Figure 25: Accuracy for different models and optimizers

Controlling the optimizer learning rate

There is another approach we can take that involves changing the learning parameter for our optimizer. As you can see in Figure 26, the best value reached by our three experiments [lr=0.1, lr=0.01, lr=0.001] is 0.1, which is the default learning rate for the optimizer. Good! adam works well out of the box:

Chart

Figure 26: Accuracy for different learning rates

Increasing the number of internal hidden neurons

Yet another approach involves changing the number of internal hidden neurons. We report the results of the experiments with an increasing number of hidden neurons. We see that by increasing the complexity of the model, the runtime increases significantly because there are more and more parameters to optimize. However, the gains that we are getting by increasing the size of the network decrease more and more as the network grows (see Figures 27, 28, and 29). Note that increasing the number of hidden neurons after a certain value can reduce the accuracy because the network might not be able to generalize well (as shown in Figure 29):

Chart

Figure 27: Number of parameters for increasing values of internal hidden neurons

Chart

Figure 28: Seconds of computation time for increasing values of internal hidden neurons

Chart

Figure 29: Test accuracy for increasing the values of internal hidden neurons

Increasing the size of batch computation

Gradient descent tries to minimize the cost function on all the examples provided in the training sets and, at the same time, for all the features provided in input.

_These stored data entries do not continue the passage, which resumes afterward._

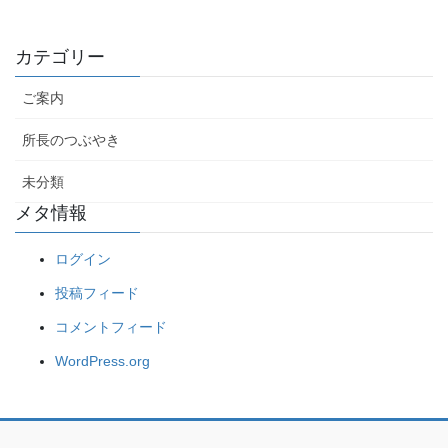
カテゴリー
ご案内
所長のつぶやき
未分類
メタ情報
ログイン
投稿フィード
コメントフィード
WordPress.org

SGD is a much less expensive variant that considers only BATCH_SIZE examples. So, let us see how it behaves when we change this parameter. As you can see, the best accuracy value is reached for a BATCH_SIZE=64 in our four experiments (see Figure 30):

Chart

Figure 30: Test accuracy for different batch values

Summarizing experiments run for recognizing handwritten charts

So, let's summarize: with five different variants, we were able to improve our performance from 90.71% to 97.82%. First, we defined a simple layer network in TensorFlow 2.0. Then, we improved the performance by adding some hidden layers. After that, we improved the performance on the test set by adding a few random dropouts in our network, and then by experimenting with different types of optimizers:

model/accuracy

training validation test
simple

89.96%

90.70%

90.71%

2 hidden(128)

90.81%

91.40%

91.18%

dropout(30%)

91.70%

94.42%

94.15% (200 epochs)

RMSProp

97.43%

97.62%

97.64% (10 epochs)

Adam

98.94%

97.89%

97.82% (10 epochs)

However, the next two experiments (not shown in the preceding table) were not providing significant improvements. Increasing the number of internal neurons creates more complex models and requires more expensive computations, but it provides only marginal gains. We have the same experience if we increase the number of training epochs. A final experiment consisted of changing the BATCH_SIZE for our optimizer. This also provided marginal results.